Los fotógrafos también han captado la llegada de Iker Casillas, exmarido de la periodista y padre de sus dos hijos, Martín y Lucas, de 12 y 9 años. El que fuera portero del Real Madrid y capitán de la selección española se ha acercado a dar el pésame a los familiares que se encontraban en la entrada del tanatorio, evidenciando que, pese a su divorcio, mantiene una relación cercana y cordial con la familia de Sara.
Cuando anunciaron su ruptura en marzo de 2021, Iker y Sara dejaron claro que "el respeto, el afecto y la amistad permanecerán siempre", y prueba de ello son estas imágenes. Muy afectado, Iker no ha dudado en acudir al tanatorio para acompañar a la periodista en este momento tan duro.
En poco más de un año, Sara ha perdido a dos de las mujeres más importantes de su vida. En marzo de 2025 fallecía su abuela materna, Máxima Salazar, días después de cumplir 100 años, una pérdida completamente inesperada para toda la familia, ya que Maxi, que es como la llamaban sus seres queridos, gozaba de muy buena salud para su edad. "Ya no estás físicamente con nosotros.
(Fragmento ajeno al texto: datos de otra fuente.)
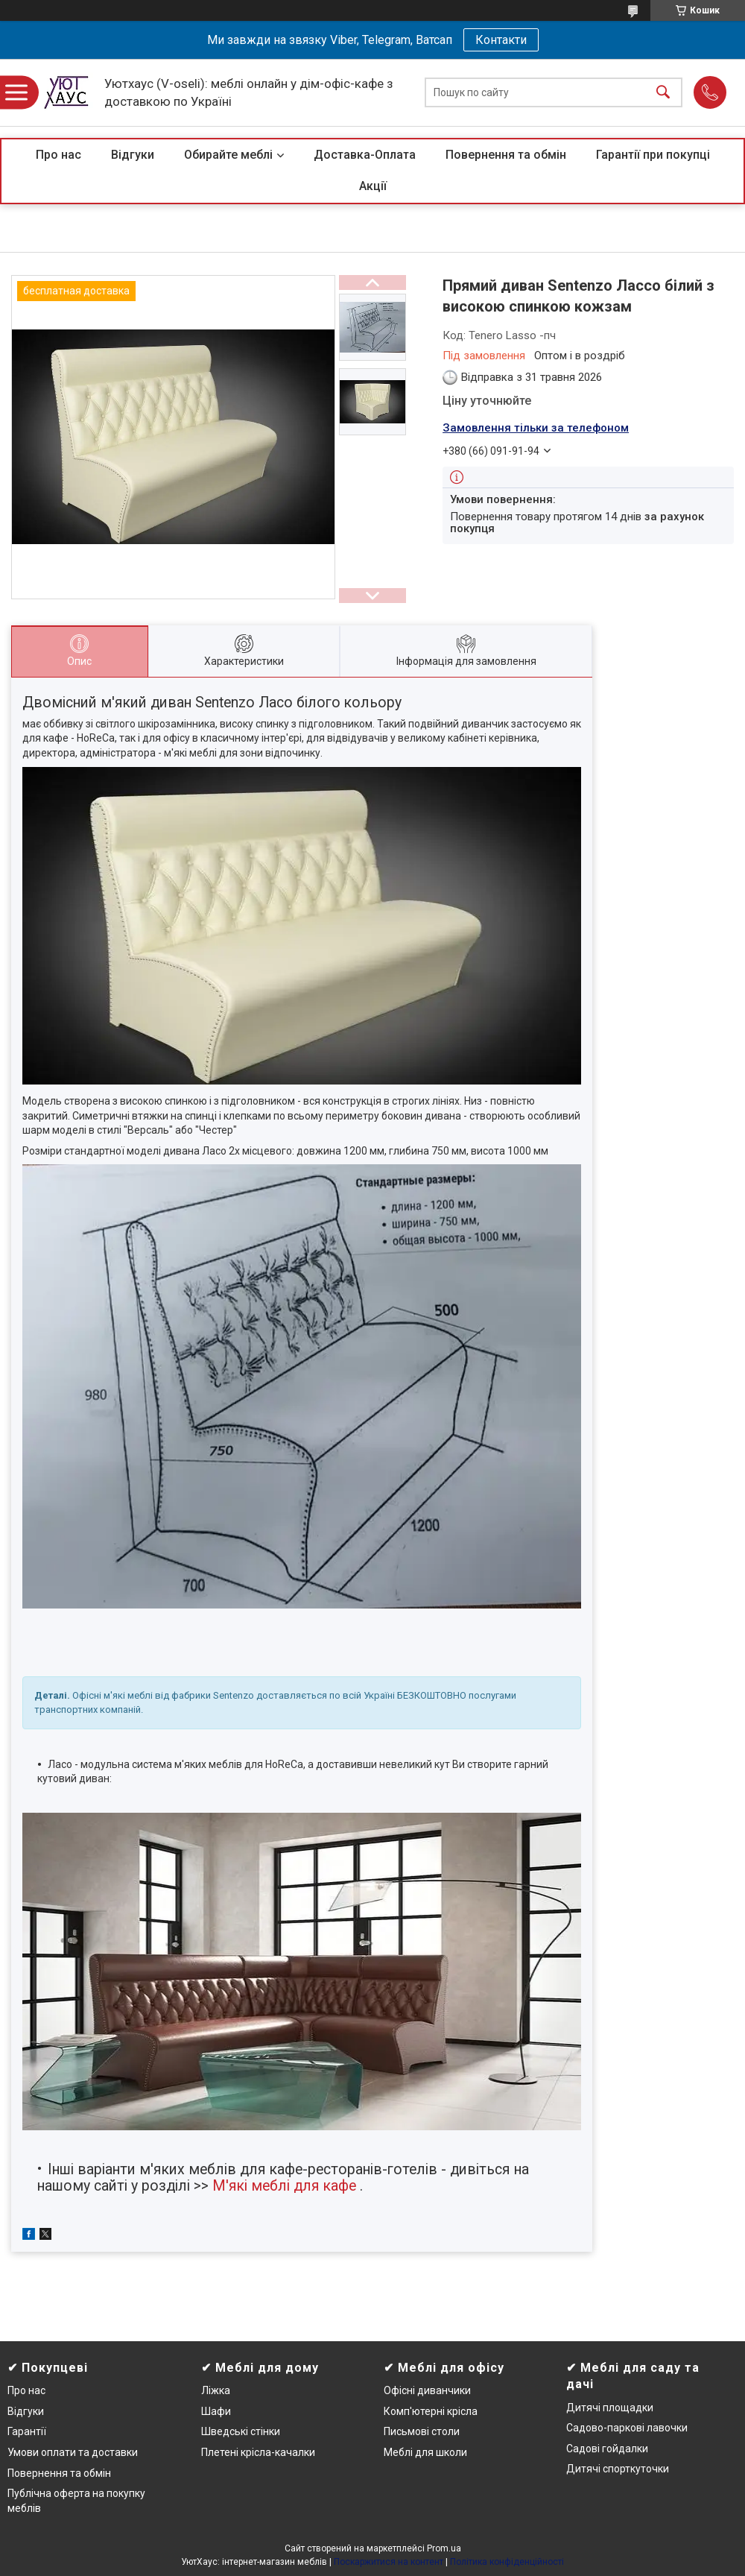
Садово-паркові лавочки (627, 2428)
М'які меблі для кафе (284, 2185)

Parece un mal sueño. Es caprichoso el azar, que diría Serrat. Te vamos a extrañar siempre, siempre. Serás irremplazable y cómo duele. Me quedo con la sensación de haber podido disfrutar contigo hasta el último suspiro. Con tu manera de irte, sin hacer ruido, sin quejas, entre susurros, diciendo te quieros. Llena de besos y más besos. Con tu camisa preferida, la del lazo azul, bien peinada, con tus pendientes, tus zapatos, tus dos rosarios entrelazados en las manos", publicó la periodista tras el entierro. "Vuela alto, abuelita. Cuídanos desde donde estés porque te vamos a seguir necesitando. Mucho. Vivirás siempre en mí, somos una. Solo muere lo que se olvida", añadió emocionada.
Hoy Sara lamenta la muerte de su madre, un pilar fundamental en los momentos más complicados de su vida, especialmente, durante su enfermedad. Por eso, cuando la periodista habló por primera vez en público del cáncer de ovarios que sufrió en 2019, no dudó en acordarse de ella. "He aprendido que el poder del amor es lo más fuerte. Y aquí es donde quiero acordarme de todas las personas que han estado a mi lado. Ellos y ellas saben quiénes son. Quiero destacar a mi familia, a mi madre y a mi hermana, que quizás han sido las personas que más han sufrido conmigo, a mis amigas, a mis médicos y a mi razón de ser, que ya podéis imaginar quiénes son", dijo, refiriéndose a sus hijos.
Sara también contó con el apoyo inquebrantable de su madre durante su último paso por el hospital a principios de año. De hecho, recibió el alta le dio las gracias "por cuidar y proteger lo que más quiero cuando yo no podía".